**Collected data**.
++++

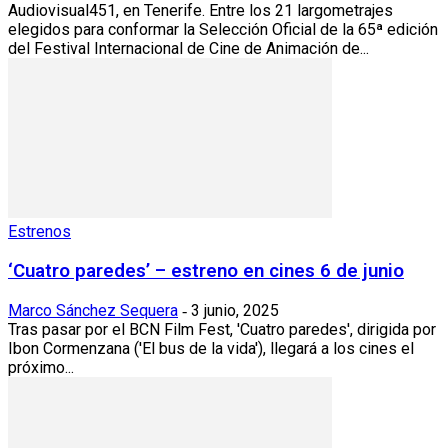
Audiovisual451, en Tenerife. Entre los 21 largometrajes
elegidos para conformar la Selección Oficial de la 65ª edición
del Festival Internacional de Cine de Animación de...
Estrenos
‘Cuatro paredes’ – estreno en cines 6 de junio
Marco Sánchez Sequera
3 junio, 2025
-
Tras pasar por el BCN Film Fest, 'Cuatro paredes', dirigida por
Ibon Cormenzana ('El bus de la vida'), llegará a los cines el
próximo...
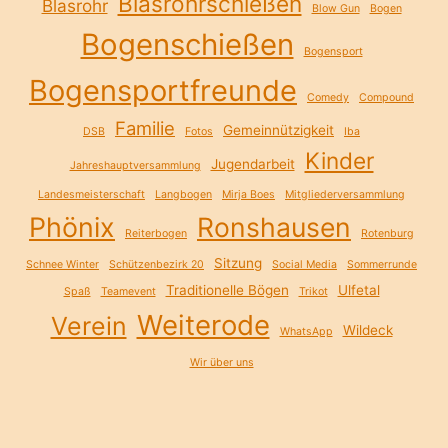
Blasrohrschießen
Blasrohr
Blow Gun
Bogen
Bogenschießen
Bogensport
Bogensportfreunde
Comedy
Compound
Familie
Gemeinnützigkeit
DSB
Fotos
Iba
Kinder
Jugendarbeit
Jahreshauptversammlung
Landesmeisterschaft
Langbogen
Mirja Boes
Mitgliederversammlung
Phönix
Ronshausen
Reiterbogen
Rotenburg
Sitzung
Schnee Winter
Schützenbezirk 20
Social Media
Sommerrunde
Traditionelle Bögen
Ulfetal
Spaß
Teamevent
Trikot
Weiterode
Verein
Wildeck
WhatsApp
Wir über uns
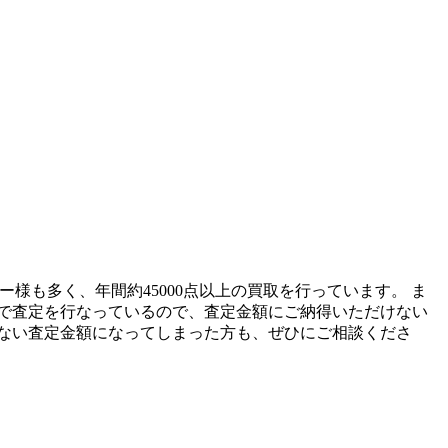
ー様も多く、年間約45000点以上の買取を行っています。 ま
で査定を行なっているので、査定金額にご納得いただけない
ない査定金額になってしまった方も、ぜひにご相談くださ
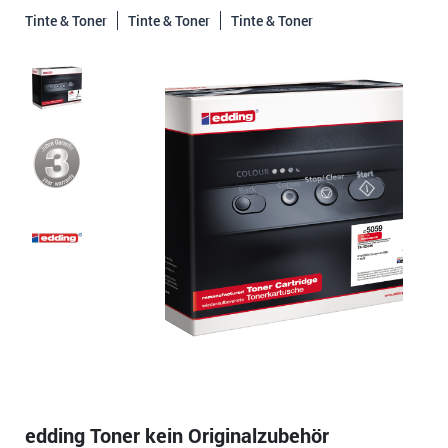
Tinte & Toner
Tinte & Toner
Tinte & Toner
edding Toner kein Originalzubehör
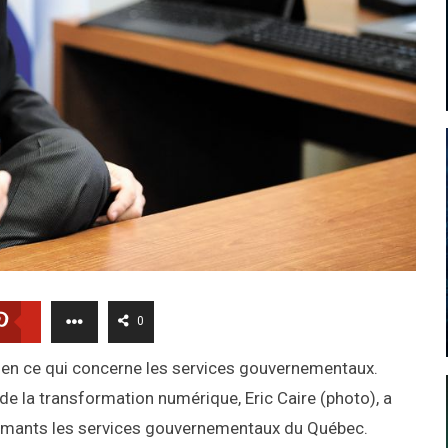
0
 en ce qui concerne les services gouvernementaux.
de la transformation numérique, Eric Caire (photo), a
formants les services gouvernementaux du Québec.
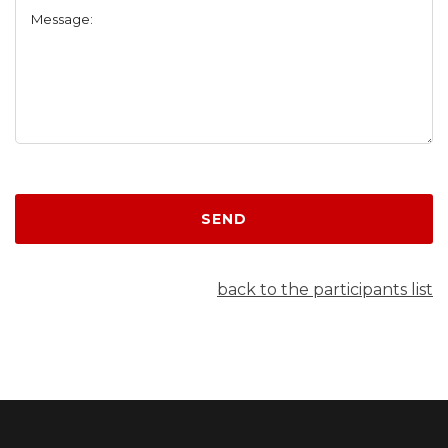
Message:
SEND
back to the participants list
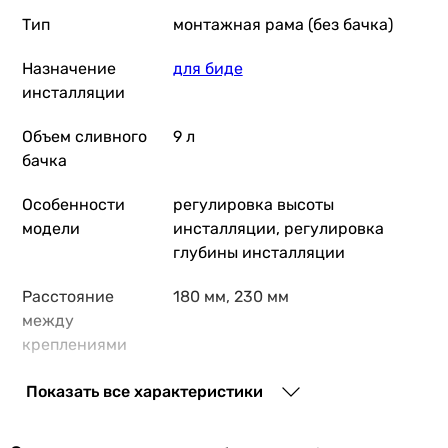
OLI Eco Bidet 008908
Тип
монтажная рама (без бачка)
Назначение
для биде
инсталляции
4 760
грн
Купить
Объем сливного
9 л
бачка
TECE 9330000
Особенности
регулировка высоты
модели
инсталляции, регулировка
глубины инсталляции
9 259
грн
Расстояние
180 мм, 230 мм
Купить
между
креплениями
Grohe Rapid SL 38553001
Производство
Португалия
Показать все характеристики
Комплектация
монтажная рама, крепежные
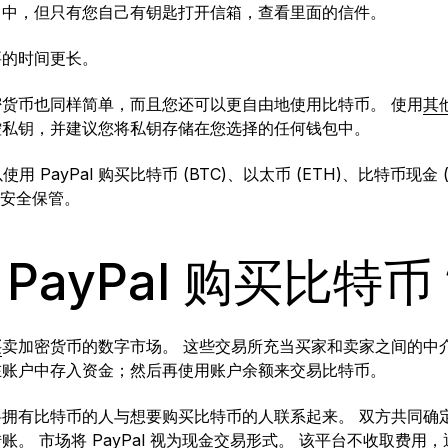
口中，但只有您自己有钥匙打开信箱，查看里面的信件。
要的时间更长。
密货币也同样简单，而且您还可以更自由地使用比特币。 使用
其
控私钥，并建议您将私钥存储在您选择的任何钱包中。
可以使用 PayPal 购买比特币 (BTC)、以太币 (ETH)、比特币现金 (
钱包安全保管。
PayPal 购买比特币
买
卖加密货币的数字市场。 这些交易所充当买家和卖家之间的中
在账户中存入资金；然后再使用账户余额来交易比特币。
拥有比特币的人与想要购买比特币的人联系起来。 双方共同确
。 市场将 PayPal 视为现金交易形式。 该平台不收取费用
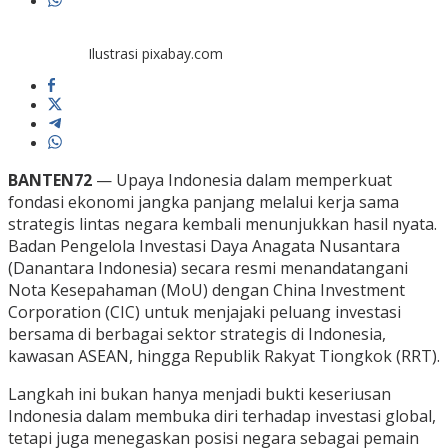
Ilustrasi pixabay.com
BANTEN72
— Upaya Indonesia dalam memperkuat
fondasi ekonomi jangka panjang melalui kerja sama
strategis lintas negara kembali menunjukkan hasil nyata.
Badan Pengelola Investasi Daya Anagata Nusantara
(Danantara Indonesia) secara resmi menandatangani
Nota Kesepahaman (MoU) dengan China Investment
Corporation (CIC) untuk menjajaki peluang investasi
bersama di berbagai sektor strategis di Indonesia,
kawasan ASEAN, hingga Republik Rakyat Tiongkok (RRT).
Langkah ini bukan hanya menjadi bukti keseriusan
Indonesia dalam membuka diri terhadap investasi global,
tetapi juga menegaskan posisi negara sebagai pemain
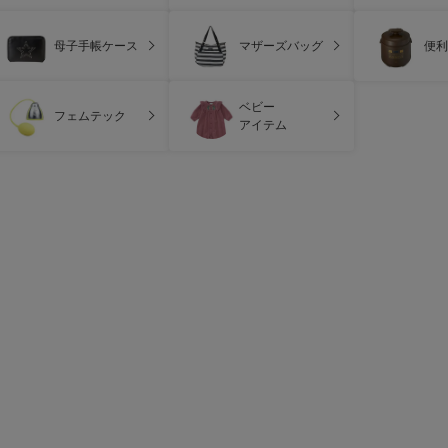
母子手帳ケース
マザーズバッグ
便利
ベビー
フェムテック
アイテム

++++

**What the task requires**. Where a line in the records above contains the word "negara", include it in the count; state the total and nothing more.

**Exercise output**. 2